# [Instructions for the task]
Filter this data down to the lines that hold "with", and copy them.

===== Data in this exercise

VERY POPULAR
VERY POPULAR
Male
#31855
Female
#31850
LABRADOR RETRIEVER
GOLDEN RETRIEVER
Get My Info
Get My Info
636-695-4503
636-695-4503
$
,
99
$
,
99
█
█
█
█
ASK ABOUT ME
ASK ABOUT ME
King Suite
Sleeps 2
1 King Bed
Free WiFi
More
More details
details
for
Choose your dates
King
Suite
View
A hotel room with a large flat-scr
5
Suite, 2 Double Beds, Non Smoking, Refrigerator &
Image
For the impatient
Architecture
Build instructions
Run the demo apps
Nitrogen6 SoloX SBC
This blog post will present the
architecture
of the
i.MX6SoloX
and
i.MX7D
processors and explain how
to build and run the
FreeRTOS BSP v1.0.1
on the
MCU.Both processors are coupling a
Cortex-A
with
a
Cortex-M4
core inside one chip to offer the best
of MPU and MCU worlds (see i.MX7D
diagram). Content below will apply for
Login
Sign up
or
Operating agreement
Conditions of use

==========
===== Data in this exercise

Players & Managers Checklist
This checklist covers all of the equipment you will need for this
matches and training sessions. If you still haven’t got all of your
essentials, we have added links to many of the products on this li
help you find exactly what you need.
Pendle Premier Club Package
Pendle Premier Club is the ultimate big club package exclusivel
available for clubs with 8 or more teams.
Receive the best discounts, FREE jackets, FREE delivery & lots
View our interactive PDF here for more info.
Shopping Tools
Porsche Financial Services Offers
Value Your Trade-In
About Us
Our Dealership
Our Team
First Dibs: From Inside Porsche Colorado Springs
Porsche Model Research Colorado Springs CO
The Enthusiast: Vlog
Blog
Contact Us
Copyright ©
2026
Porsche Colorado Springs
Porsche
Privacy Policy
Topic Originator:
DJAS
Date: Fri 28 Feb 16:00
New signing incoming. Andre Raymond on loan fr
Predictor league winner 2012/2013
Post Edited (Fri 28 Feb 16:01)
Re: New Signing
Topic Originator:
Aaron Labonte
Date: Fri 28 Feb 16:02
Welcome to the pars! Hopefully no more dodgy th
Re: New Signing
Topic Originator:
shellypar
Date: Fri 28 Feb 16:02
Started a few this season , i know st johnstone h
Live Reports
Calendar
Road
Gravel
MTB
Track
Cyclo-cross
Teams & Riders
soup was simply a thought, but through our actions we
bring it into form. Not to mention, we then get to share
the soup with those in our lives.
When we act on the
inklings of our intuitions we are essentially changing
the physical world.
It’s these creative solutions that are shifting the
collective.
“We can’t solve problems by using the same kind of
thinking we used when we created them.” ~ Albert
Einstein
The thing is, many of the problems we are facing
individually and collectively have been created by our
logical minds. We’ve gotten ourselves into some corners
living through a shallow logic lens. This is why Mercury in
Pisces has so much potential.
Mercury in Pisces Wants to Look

==========
===== Data in this exercise

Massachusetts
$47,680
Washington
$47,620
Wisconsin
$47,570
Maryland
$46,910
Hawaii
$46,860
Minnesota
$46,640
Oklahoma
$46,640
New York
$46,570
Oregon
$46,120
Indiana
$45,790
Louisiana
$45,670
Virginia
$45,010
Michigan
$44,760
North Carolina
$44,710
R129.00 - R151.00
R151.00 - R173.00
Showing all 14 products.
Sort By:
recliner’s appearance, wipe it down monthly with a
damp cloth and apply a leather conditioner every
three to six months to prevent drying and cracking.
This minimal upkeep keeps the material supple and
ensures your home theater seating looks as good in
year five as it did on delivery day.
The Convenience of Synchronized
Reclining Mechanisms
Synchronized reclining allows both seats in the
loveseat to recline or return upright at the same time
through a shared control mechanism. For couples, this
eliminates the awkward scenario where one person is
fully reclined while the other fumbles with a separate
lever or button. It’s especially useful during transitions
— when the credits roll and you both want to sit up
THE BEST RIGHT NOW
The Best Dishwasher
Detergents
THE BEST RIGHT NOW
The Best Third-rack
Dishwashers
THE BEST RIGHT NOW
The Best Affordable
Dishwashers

==========

# [Answer section]
A hotel room with a large flat-scr
with
available for clubs with 8 or more teams.
the soup with those in our lives.
recliner’s appearance, wipe it down monthly with a
fully reclined while the other fumbles with a separate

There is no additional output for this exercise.